Input data START

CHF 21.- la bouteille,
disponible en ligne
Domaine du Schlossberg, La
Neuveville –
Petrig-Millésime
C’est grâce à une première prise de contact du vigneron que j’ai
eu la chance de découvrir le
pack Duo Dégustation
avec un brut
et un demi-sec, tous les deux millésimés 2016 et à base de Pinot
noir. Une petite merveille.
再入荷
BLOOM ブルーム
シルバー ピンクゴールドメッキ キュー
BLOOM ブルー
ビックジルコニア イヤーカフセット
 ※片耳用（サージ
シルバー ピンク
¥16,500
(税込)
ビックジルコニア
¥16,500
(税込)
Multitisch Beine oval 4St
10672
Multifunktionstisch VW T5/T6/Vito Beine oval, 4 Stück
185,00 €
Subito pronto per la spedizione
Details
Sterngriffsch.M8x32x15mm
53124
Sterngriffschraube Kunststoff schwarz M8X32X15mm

Input data END
Input data START

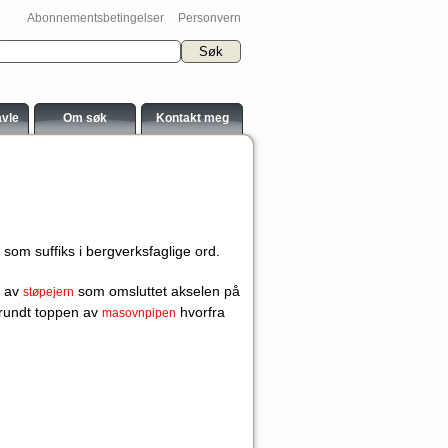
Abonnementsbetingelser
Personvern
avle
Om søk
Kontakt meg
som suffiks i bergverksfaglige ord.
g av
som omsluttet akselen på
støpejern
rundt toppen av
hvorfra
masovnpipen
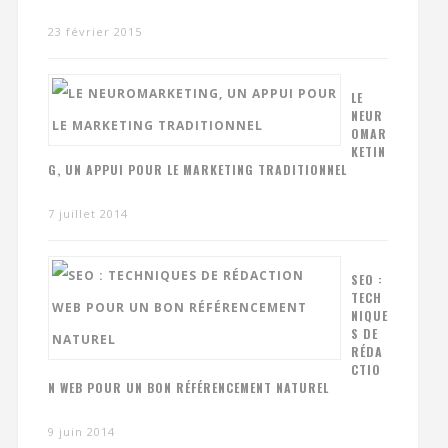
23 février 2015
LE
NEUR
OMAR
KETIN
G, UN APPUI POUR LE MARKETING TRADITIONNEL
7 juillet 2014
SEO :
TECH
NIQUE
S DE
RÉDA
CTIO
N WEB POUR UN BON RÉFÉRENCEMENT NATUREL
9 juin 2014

Input data END
Input data START

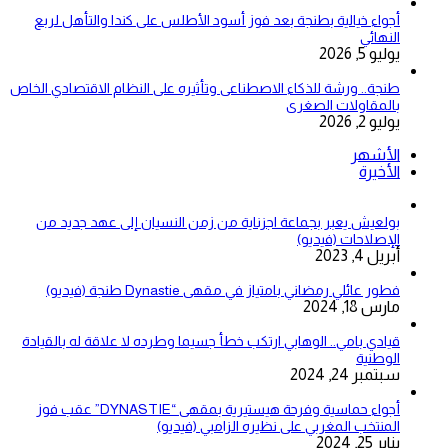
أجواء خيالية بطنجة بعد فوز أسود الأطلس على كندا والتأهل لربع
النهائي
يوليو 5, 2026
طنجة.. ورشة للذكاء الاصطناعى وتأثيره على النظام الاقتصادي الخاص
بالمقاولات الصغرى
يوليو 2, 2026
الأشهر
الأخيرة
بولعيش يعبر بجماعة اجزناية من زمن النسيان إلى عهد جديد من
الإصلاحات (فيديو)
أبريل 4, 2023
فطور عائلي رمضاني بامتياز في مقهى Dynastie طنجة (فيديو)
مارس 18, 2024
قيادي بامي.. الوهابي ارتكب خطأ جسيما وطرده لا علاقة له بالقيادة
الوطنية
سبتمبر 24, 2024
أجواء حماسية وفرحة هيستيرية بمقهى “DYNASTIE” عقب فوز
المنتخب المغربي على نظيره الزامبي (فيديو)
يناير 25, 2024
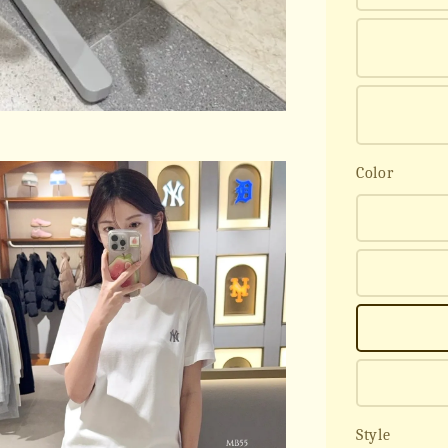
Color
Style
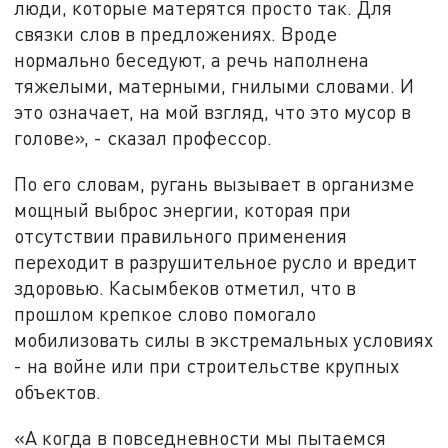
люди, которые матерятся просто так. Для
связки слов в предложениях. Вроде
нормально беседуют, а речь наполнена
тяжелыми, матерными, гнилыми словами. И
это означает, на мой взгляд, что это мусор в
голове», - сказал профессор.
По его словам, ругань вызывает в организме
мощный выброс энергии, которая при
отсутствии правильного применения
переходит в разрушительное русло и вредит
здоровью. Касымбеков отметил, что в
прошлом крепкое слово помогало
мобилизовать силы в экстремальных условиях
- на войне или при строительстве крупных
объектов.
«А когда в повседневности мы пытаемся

Input data END

Task - Where a line of the data holds the word "فيديو", copy that line.

Task response -
الإصلاحات (فيديو)
فطور عائلي رمضاني بامتياز في مقهى Dynastie طنجة (فيديو)
المنتخب المغربي على نظيره الزامبي (فيديو)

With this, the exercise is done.